• _WORK ORDER_: Below are the entries; count how many lines contain the word "Cabinets" and reply with that number alone.

• _Saved data entries_:

- - -

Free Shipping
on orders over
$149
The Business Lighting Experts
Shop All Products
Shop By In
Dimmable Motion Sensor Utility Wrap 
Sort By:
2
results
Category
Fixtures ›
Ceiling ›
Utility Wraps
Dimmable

- - -

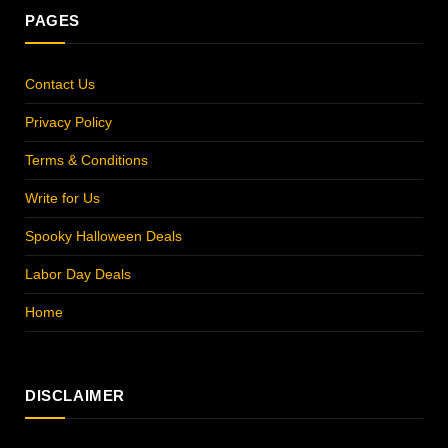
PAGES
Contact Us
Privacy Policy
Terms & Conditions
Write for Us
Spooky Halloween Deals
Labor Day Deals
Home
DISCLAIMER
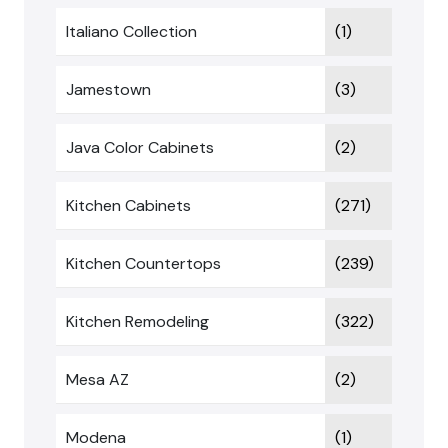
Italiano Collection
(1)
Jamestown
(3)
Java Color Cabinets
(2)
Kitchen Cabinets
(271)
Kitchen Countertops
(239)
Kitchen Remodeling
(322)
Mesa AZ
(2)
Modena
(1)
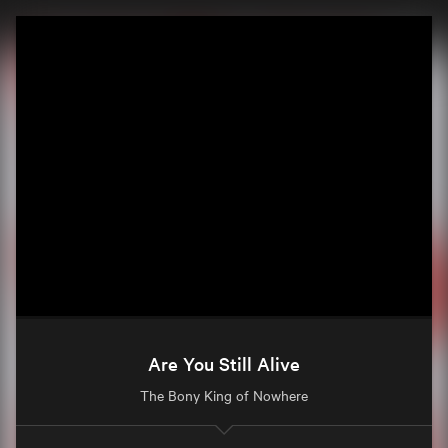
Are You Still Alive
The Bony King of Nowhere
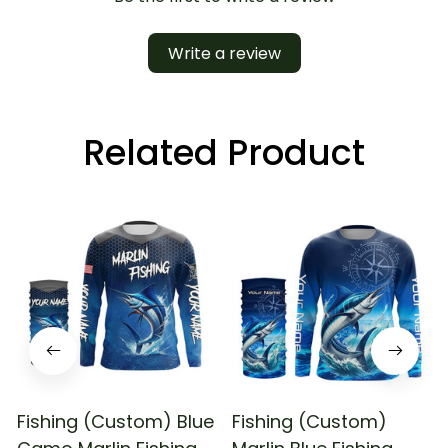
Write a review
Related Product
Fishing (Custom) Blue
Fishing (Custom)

- - -

• _FINISHED EXERCISE_: 2